Extracted entries: Begin
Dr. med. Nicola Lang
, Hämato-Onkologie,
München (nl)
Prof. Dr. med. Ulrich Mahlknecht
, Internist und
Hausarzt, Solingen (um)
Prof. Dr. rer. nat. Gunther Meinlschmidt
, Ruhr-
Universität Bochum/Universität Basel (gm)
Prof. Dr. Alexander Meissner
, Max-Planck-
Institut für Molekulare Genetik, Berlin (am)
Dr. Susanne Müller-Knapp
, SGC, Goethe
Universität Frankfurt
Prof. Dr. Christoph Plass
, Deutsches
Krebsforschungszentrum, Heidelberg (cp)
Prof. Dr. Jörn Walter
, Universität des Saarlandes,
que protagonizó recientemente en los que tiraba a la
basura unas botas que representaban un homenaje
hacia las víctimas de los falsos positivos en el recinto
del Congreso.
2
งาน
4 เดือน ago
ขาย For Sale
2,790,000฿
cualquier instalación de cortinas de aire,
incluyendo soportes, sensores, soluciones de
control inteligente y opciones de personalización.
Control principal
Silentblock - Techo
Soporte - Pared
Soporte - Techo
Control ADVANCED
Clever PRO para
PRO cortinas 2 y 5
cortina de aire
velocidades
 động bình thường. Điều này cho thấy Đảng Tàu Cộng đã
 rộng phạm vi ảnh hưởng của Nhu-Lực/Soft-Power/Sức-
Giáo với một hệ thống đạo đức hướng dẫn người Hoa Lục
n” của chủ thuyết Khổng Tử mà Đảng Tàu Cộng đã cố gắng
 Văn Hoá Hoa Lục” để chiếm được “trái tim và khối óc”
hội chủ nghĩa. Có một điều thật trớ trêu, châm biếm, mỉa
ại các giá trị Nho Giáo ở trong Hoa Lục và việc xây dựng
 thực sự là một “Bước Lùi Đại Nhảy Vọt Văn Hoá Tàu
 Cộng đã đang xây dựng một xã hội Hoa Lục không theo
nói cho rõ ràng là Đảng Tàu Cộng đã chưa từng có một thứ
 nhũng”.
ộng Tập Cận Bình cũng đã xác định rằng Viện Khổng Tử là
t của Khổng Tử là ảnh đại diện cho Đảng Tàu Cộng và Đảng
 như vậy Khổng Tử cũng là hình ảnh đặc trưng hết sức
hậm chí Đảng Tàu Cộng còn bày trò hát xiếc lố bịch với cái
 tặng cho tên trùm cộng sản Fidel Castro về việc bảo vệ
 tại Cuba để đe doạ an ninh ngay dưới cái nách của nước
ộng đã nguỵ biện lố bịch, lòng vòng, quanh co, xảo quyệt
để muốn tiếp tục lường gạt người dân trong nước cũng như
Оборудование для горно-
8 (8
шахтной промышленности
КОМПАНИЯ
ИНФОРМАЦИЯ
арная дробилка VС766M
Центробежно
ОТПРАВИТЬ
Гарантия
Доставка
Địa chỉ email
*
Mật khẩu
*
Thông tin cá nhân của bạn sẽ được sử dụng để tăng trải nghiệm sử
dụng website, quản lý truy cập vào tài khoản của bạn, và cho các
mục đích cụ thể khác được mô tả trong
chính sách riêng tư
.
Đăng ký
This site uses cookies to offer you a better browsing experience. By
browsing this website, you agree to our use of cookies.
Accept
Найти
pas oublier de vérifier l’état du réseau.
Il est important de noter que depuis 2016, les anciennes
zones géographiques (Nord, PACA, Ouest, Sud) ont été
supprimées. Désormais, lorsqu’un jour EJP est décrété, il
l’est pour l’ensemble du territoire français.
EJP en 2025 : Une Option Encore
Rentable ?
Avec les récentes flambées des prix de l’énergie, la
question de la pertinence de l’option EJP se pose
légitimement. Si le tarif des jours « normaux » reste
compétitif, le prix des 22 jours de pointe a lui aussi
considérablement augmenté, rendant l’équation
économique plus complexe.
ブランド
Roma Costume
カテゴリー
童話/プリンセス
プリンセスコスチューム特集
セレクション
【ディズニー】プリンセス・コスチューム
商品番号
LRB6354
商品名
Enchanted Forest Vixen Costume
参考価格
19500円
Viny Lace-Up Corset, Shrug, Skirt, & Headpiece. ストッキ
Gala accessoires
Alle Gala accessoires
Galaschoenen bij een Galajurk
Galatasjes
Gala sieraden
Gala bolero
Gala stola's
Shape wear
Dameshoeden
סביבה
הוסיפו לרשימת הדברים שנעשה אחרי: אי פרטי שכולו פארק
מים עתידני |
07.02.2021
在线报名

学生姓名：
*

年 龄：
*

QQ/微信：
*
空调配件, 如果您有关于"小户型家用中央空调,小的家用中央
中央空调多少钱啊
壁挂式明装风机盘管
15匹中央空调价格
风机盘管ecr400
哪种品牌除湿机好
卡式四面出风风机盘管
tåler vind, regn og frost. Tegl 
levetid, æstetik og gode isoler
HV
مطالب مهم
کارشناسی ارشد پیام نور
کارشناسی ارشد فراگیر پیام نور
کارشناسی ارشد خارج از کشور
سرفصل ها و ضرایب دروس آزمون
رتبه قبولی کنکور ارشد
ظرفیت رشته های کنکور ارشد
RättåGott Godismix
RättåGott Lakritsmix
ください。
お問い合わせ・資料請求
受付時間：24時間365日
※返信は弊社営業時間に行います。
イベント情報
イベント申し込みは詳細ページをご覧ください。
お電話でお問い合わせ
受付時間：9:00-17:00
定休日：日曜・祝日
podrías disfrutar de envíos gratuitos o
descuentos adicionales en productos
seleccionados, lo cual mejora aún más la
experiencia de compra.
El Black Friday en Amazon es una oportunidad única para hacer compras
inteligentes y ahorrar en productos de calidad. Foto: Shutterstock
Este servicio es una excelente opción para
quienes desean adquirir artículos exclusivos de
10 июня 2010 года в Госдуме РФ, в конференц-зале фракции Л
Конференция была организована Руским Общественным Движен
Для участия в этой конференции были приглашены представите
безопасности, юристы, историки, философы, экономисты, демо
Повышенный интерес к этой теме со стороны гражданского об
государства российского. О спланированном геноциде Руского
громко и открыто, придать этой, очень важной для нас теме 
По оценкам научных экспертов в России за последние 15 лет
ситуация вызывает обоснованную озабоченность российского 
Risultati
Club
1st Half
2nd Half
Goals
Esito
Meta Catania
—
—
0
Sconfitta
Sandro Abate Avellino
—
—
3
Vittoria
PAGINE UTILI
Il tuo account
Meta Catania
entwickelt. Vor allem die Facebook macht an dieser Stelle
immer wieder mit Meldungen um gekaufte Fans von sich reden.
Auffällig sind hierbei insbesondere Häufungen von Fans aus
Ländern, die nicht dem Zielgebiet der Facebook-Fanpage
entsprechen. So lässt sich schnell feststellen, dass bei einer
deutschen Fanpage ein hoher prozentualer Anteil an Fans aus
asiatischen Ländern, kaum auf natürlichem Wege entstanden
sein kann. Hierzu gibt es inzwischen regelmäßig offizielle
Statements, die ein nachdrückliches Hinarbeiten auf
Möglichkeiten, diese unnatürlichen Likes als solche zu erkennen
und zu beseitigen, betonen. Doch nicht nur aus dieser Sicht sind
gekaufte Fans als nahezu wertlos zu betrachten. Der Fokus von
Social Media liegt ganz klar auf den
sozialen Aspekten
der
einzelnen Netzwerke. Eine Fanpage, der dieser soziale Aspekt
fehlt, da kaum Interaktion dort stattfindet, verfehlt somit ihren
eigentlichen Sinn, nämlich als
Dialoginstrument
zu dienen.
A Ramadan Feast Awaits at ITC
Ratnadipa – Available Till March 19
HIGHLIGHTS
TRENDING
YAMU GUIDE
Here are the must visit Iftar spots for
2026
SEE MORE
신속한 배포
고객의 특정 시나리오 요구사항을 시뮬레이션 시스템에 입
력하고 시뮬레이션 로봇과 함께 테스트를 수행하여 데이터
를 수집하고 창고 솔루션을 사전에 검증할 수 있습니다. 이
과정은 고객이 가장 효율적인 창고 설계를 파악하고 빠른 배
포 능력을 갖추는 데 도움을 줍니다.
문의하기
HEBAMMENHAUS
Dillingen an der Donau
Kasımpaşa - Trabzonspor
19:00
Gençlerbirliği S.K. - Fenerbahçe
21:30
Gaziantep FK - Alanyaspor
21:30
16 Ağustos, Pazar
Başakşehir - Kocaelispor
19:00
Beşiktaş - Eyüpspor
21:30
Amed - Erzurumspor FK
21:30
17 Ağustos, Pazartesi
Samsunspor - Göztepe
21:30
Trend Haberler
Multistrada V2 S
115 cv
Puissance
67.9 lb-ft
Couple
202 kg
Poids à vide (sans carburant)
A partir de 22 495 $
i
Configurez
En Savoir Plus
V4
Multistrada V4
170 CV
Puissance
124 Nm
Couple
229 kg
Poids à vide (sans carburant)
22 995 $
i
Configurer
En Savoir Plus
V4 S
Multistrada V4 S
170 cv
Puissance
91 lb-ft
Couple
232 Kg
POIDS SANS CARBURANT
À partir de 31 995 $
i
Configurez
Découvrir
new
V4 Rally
Extracted entries: End
= Exercise requirements =
For each line in the data that contains the string "کارشناسی", give a copy of that line.

= Written reply =
کارشناسی ارشد پیام نور
کارشناسی ارشد فراگیر پیام نور
کارشناسی ارشد خارج از کشور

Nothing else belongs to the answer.